Clustering settings¶
The “Settings” tab allows you to fully customize all aspects of your clustering.
Sampling¶
Note
You can access the sampling settings in Models > Settings > Sampling
The available sampling methods depend on the machine learning engine.
If your dataset does not fit in your RAM, you may want to extract a sample on which clustering will be performed. Data can be sampled from the beginning of a dataset (fastest) or randomly sampled from the entire dataset.
Features¶
See Features handling.
Dimensionality reduction¶
Note
You can access the sampling settings in Models > Settings > Dimensionality Reduction
Dimensionality reduction reduces the number of variables by arranging them into ‘principal components’ grouping together all correlated variables. The principal components are computed to carry as much variance as possible from the original dataset.
The main interest of using PCA for clustering is to improve the running time of the algorithms, especially when you have a large number of dimensions.
You can choose to enable it, disable it, or try both options to compare.
Outliers detection¶
Note
You can access the parameters for outlier detection in Models > Settings > Outlier detection
When performing clustering, it is generally recommended to detect outliers.
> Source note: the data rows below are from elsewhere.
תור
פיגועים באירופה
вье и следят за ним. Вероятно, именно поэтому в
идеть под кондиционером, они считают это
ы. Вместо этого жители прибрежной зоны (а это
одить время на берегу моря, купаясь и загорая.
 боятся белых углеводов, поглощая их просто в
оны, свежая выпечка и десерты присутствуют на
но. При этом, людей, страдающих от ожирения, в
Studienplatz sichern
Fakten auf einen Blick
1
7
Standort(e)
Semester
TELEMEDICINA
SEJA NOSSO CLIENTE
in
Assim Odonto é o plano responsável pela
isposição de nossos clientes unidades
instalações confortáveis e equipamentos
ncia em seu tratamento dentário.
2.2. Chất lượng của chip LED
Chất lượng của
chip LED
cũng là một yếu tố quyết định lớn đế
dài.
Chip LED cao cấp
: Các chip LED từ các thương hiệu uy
Not doing so could generate very skewed clusters, or many small clusters and one cluster containing almost the whole dataset.
DSS detects outliers by performing a pre-clustering with a large number of clusters and considering the smallest “mini-clusters” as outliers, if:
their cluster size is less than a specified threshold (ex : 10)
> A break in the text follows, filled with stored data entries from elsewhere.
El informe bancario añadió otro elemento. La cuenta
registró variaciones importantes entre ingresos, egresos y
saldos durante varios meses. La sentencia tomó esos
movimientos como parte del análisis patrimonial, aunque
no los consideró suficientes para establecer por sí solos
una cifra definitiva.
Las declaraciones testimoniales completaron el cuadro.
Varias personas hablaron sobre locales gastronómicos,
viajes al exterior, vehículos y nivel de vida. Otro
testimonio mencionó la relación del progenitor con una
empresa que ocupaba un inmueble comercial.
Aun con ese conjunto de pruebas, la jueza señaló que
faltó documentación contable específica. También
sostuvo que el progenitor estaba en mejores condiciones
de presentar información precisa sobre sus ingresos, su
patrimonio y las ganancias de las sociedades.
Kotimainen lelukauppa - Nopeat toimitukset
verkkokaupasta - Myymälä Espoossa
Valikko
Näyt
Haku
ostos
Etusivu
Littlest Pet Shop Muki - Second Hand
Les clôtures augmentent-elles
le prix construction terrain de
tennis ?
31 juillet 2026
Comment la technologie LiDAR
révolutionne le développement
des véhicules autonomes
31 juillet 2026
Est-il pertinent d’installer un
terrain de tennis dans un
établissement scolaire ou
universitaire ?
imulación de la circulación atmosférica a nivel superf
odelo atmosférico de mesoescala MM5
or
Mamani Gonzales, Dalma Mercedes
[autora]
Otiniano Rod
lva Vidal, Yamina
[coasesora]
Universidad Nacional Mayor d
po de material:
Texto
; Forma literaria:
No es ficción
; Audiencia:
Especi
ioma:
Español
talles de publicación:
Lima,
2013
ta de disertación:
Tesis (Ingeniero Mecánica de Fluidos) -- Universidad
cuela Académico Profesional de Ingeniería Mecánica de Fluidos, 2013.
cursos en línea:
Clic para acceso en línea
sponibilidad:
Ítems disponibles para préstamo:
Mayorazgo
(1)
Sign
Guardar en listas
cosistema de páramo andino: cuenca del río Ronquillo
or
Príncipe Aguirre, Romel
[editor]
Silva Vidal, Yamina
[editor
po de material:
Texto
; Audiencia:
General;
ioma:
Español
their cumulative percentage is less than a specified threshold (ex: 1%)
Once outliers are detected, you can either:
Drop: outliers are dropped.
Cluster : create a “cluster” from all detected outliers.
Algorithms¶
Note
You can change the settings for algorithms under Models > Settings > Algorithms
DSS supports several algorithms that can be used for clustering. You can select multiple algorithms to see which performs best for your dataset.
The algorithms depend on the machine learning engine.